TRY IT:
Show each line from the listing that includes the word "screen".
◆ ◆ ◆ ◆ ◆ ◆ ◆
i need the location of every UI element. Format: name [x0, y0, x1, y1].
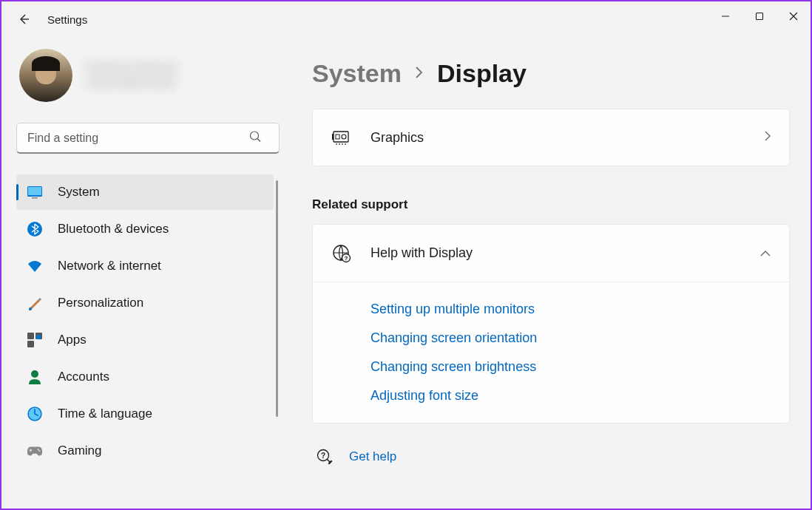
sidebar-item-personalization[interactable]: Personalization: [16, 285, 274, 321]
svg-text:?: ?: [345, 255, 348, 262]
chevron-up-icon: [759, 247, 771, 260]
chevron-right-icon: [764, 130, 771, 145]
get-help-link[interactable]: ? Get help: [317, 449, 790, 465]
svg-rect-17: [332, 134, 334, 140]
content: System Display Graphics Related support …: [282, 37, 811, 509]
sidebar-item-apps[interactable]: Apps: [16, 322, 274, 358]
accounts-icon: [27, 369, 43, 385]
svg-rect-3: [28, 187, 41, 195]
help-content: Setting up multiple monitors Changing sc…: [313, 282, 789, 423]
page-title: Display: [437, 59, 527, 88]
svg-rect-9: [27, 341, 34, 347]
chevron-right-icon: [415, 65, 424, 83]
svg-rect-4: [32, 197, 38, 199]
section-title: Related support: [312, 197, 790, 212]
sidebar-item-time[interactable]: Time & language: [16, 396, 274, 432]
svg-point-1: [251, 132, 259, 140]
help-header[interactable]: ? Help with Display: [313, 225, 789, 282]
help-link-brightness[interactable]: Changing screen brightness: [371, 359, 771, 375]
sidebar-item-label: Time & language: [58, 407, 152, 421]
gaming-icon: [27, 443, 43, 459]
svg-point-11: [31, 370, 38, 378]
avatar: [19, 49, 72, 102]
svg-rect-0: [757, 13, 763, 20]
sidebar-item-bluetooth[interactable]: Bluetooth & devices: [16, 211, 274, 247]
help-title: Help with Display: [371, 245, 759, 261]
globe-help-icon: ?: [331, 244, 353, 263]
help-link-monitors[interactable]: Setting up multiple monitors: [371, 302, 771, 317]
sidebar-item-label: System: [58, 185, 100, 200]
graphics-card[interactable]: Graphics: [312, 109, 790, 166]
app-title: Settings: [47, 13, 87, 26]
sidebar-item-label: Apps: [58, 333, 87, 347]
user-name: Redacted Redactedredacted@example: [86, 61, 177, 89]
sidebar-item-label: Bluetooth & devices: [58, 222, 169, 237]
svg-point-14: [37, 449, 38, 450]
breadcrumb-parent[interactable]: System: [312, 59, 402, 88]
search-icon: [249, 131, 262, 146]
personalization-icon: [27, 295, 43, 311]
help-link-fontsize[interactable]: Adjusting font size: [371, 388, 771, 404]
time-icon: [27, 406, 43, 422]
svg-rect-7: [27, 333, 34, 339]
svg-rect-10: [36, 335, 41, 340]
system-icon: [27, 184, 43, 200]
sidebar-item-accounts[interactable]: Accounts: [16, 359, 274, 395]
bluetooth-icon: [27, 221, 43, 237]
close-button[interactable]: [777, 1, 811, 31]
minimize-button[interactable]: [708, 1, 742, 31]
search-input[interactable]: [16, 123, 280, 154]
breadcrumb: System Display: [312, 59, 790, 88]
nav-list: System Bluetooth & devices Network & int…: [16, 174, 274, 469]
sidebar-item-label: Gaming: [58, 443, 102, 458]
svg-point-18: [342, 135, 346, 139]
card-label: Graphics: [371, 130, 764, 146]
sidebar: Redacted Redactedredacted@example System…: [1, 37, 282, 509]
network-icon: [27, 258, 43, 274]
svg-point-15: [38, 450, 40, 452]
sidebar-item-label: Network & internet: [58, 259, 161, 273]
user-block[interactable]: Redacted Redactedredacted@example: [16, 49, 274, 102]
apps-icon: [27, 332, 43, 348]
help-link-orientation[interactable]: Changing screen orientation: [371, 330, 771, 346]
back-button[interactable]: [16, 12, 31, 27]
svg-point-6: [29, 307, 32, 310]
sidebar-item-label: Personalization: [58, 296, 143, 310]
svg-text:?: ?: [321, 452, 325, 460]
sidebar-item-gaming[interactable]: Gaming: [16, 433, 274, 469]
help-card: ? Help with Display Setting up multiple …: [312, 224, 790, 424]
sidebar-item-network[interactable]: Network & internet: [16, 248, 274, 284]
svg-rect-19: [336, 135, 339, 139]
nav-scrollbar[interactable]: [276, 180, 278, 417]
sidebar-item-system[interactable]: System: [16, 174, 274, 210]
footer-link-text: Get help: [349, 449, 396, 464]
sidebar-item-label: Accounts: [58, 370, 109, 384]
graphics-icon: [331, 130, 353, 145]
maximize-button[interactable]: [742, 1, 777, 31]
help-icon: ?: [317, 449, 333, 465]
◆ ◆ ◆ ◆ ◆ ◆ ◆
REPLY TO THE TASK:
help-link-brightness[interactable]: Changing screen brightness: [371, 359, 771, 375]
help-link-orientation[interactable]: Changing screen orientation: [371, 330, 771, 346]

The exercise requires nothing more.